日本企業に対する投資家の企業価値評価が低い。主因は説明不足にある。外国企業との差を端的に示すのがPBR(株価純資産倍率)。会計上の簿価に対してどれだけ付加価値を創出しているか、市場が判断する指標だ。人材など非財務資本の活用と同時に、それをきちんと伝えて市場に評価されることが求められる。今、注目のESGはその象徴といえる。ESGと企業価値をつなぐ方法論「柳モデル」を製薬大手のエーザイでCFOとして確立した柳良平氏が、その理論と実践法を全10回の連載で提示していく。連載の最終回は、「ESG活動のマテリアリティとパーパス経営」の関係について解説する。
そのESG活動は
マテリアリティ(重要性)に適合しているか
ESG経営・ESG投資が隆盛を極める中、一部の日本企業の経営者は、「世間で要求されるすべてのESGの項目に同等に対応しなければならない」とコーポレートスタッフに指示を出す。
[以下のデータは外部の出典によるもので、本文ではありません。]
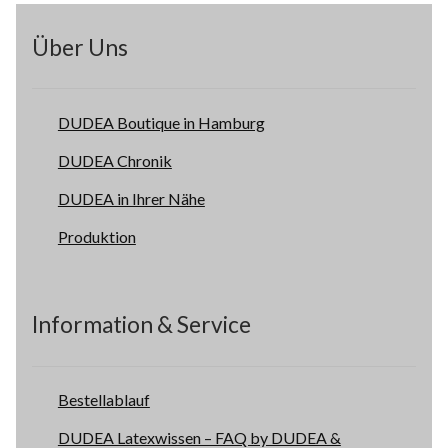
Über Uns
DUDEA Boutique in Hamburg
DUDEA Chronik
DUDEA in Ihrer Nähe
Produktion
Information & Service
Bestellablauf
DUDEA Latexwissen – FAQ by DUDEA &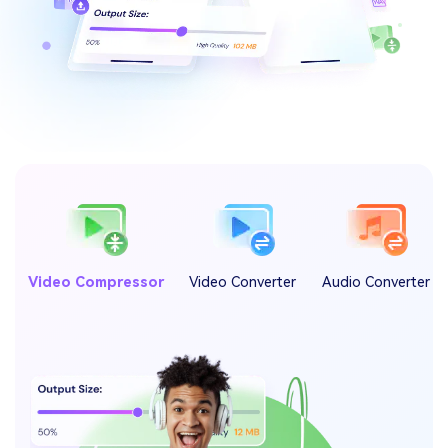
Video Compressor
Video Converter
Audio Converter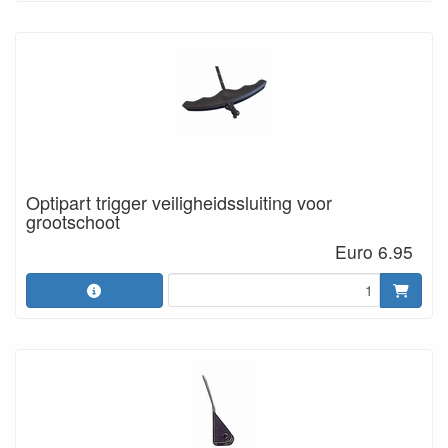
Optipart trigger veiligheidssluiting voor
grootschoot
Euro 6.95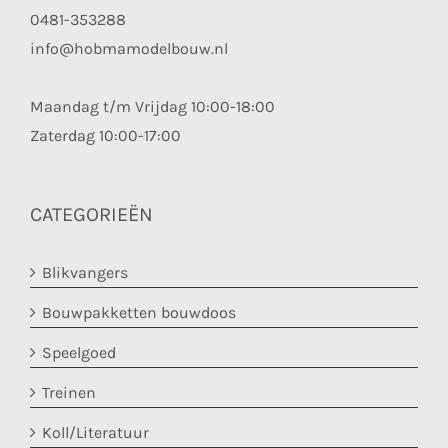
0481-353288
info@hobmamodelbouw.nl
Maandag t/m Vrijdag 10:00-18:00
Zaterdag 10:00-17:00
CATEGORIEËN
Blikvangers
Bouwpakketten bouwdoos
Speelgoed
Treinen
Koll/Literatuur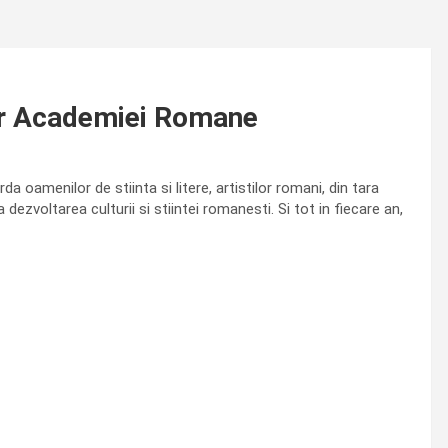
ilor Academiei Romane
 oamenilor de stiinta si litere, artistilor romani, din tara
a dezvoltarea culturii si stiintei romanesti. Si tot in fiecare an,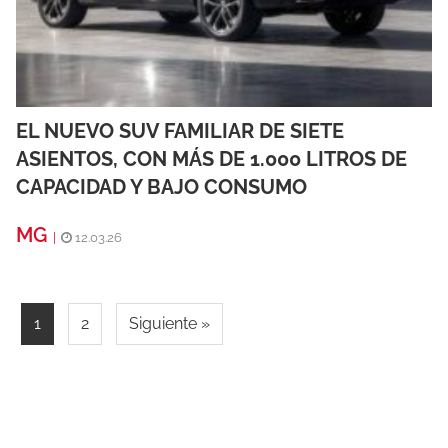
EL NUEVO SUV FAMILIAR DE SIETE
ASIENTOS, CON MÁS DE 1.000 LITROS DE
CAPACIDAD Y BAJO CONSUMO
MG
|
12.03.26
1
2
Siguiente »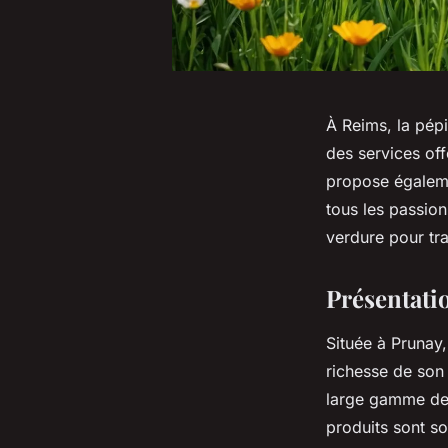
À Reims, la pépi
des services off
propose égaleme
tous les passio
verdure pour tr
Présentati
Située à Prunay,
richesse de son 
large gamme de 
produits sont so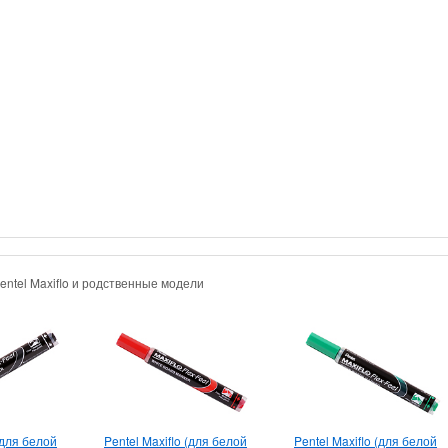
entel Maxiflo и родственные модели
(для белой
Pentel Maxiflo (для белой
Pentel Maxiflo (для белой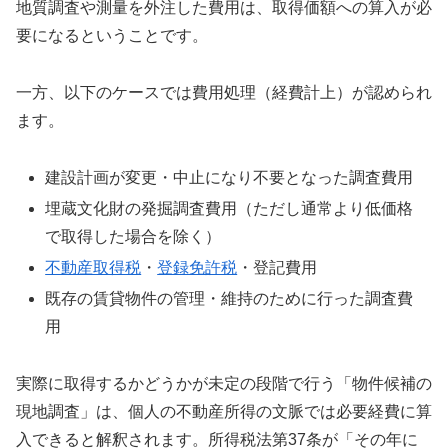
地質調査や測量を外注した費用は、取得価額への算入が必
要になるということです。
一方、以下のケースでは費用処理（経費計上）が認められ
ます。
建設計画が変更・中止になり不要となった調査費用
埋蔵文化財の発掘調査費用（ただし通常より低価格
で取得した場合を除く）
不動産取得税
・
登録免許税
・登記費用
既存の賃貸物件の管理・維持のために行った調査費
用
実際に取得するかどうかが未定の段階で行う「物件候補の
現地調査」は、個人の不動産所得の文脈では必要経費に算
入できると解釈されます。所得税法第37条が「その年に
一部の運用機関のESGアナリストは、すべての業界のIR担当者に共通のESGアンケートを持参して、「このESGの全項目にそれぞれ完全に答えてください」と要求する。このような傾向はないだろうか。
高邁(こうまい)な理念を持つ多くの日本企業は、企業市民として、少しでもSDGs(持続可能な開発目標)に貢献すべく、そのためにESG経営をおろそかにしてはいない。
しかし、すべてのESGのKPI(主要業績指標)が、企業価値に対して同等の重要度があるわけではない。
資源・エネルギー産業や巨大な工場を有する自動車産業では、温室効果ガス排出量(GHG)の削減は極めて重要であろう。コンビニなど小売業界では、環境問題も重要だが、それ以上にアルバイトも含めた人財の健康やモチベーションの方が大切かもしれない。IT業界も、人財が生命線であろう。ヘルスケアでは、環境よりも患者への貢献が重要な使命であろう。
このように業界ごとに、ESG活動が企業価値に影響する度合い、目的、重要度が異なる。
したがって、「ESGマテリアリティ(重要性)」を個別の業界ごとに勘案する必要がある。経営者も投資家も、「そのESG活動がマテリアリティに合致しているか」を個々の重要性に鑑みて検討すべきなのである。
連載最終回の本稿では、世界の医薬品セクターのESGマテリアリティにつき、筆者が英国AXA Investment ManagersのYo Takatsuki, Head of ESG Research and Active Ownership(当時) と共同で行った実証研究を記載した論文(柳 2019)を紹介して、そのインプリケーションを考察する。